Ia menegaskan bahwa nama-nama yang tercantum dalam SK CPCL tidak bisa diabaikan atau dihapus begitu saja tanpa melalui prosedur resmi.

“SK CPCL hanya dapat direvisi oleh instansi yang menerbitkannya, yakni Dinas Perkebunan tingkat kabupaten atau provinsi. Itu pun harus berdasarkan dokumen sah, seperti hasil verifikasi lapangan, surat pengunduran diri, atau putusan pengadilan,” jelas Yakarias, Selasa (3/6/2025).

Ia menambahkan, anggota koperasi yang merasa dirugikan memiliki hak untuk mengajukan keberatan secara administratif ke Dinas Perkebunan atau menempuh jalur hukum melalui Badan Penyelesaian Sengketa. ARUN Ketapang, menurutnya, siap memberikan pendampingan hukum kepada anggota yang mengalami kerugian.

Yakarias juga menekankan bahwa tanggung jawab atas pembagian SHU dari pengelolaan kebun tetap berada di tangan ketua koperasi, sekalipun terdapat kendala verifikasi nama dalam SK CPCL.
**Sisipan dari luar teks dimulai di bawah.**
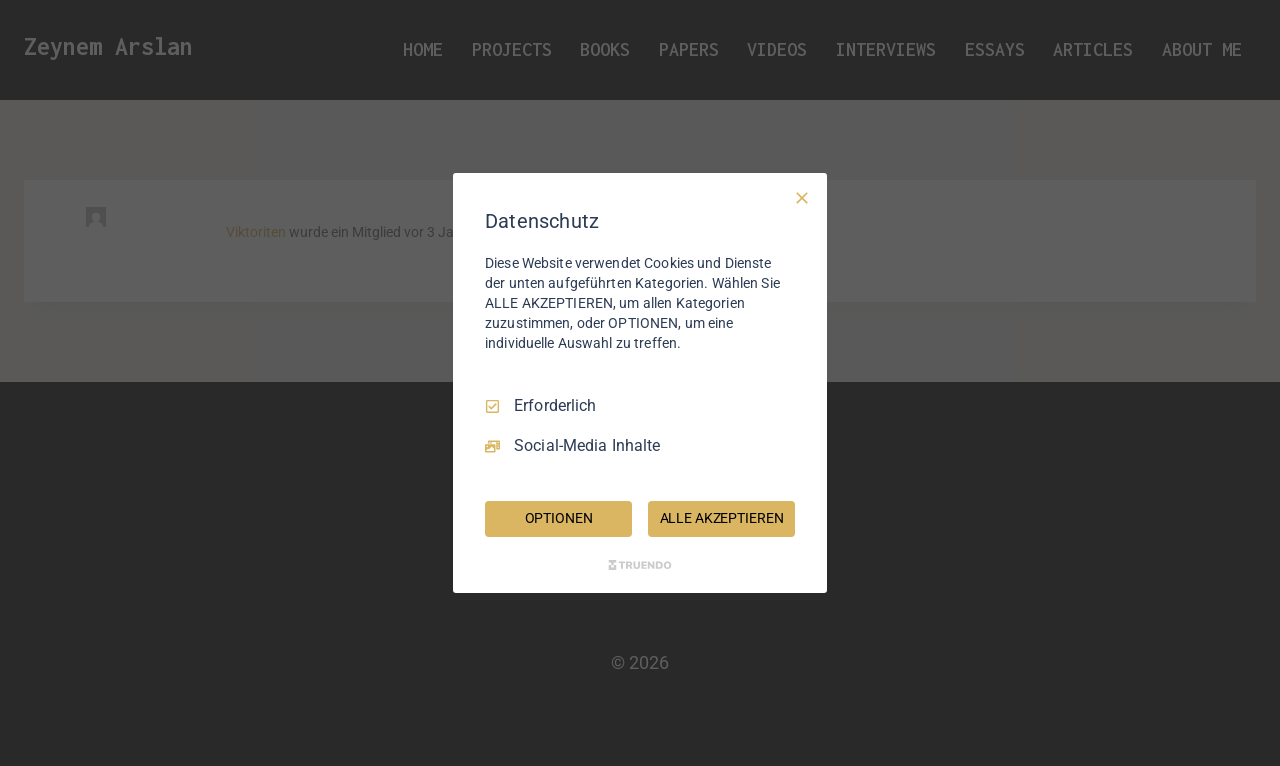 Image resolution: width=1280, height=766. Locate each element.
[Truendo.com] (640, 565)
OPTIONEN (559, 518)
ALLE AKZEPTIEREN (722, 518)
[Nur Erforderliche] (802, 198)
Ia menjelaskan, Rencana Anggaran Biaya (RAB) pembangunan kebun seharusnya disusun bersama oleh pihak perusahaan dan pengurus koperasi berdasarkan data yang tercantum dalam SK CPCL.

Lebih lanjut, tim investigasi ARUN menemukan kejanggalan serius terkait pembangunan kebun plasma di Dusun Etete, Desa Sungai Putih. Kebun tersebut, seluas 2.824 hektar, dikelola oleh dua koperasi, yakni Koperasi MOTS dan SPS. SPS sendiri diketahui memiliki 843 anggota CPCL dari dua desa.
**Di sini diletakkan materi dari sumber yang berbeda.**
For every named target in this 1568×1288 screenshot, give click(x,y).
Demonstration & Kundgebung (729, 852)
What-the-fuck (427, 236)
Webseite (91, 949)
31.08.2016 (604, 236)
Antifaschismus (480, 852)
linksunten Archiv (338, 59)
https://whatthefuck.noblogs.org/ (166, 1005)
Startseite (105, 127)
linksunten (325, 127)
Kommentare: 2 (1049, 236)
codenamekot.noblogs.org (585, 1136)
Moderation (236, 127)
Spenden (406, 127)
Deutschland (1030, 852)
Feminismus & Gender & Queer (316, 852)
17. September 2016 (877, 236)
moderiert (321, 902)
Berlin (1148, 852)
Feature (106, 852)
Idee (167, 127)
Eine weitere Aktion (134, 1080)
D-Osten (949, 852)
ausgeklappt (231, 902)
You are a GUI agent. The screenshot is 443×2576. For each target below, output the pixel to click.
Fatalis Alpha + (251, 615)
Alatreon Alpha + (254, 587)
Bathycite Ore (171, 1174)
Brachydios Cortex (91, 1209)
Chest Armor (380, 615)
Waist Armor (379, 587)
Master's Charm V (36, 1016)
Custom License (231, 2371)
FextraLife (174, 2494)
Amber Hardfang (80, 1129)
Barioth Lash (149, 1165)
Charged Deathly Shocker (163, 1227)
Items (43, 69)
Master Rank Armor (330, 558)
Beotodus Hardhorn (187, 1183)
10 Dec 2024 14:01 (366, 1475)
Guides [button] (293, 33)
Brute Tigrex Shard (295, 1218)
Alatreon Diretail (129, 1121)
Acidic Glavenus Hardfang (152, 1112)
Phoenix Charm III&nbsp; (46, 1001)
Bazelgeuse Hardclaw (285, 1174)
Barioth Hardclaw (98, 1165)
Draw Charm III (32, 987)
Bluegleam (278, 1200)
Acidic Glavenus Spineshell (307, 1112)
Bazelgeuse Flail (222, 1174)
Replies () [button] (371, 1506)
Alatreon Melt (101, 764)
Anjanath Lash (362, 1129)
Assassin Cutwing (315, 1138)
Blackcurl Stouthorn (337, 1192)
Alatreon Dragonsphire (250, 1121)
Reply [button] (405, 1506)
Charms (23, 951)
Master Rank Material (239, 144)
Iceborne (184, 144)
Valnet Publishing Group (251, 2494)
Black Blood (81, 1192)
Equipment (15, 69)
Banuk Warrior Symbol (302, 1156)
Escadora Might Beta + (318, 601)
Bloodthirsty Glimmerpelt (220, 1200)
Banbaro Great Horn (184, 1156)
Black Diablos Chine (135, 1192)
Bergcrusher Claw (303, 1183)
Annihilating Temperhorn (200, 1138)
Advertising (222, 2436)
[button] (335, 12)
Namun, yang dianggap janggal oleh ARUN adalah bahwa pembangunan kebun plasma tersebut berlangsung pada 2007 hingga 2008, sedangkan SK CPCL baru diterbitkan pada 2020. Padahal, penerbitan SK CPCL seharusnya mendahului pembangunan kebun sebagai dasar legalitasnya.

“Ini sangat aneh. SK CPCL seharusnya menjadi dasar sebelum pembangunan dimulai, bukan sebaliknya. Kami menduga ada permainan antara pihak Dinas Perkebunan, Dinas Koperasi, dan instansi terkait lainnya,” tutup Yakarias.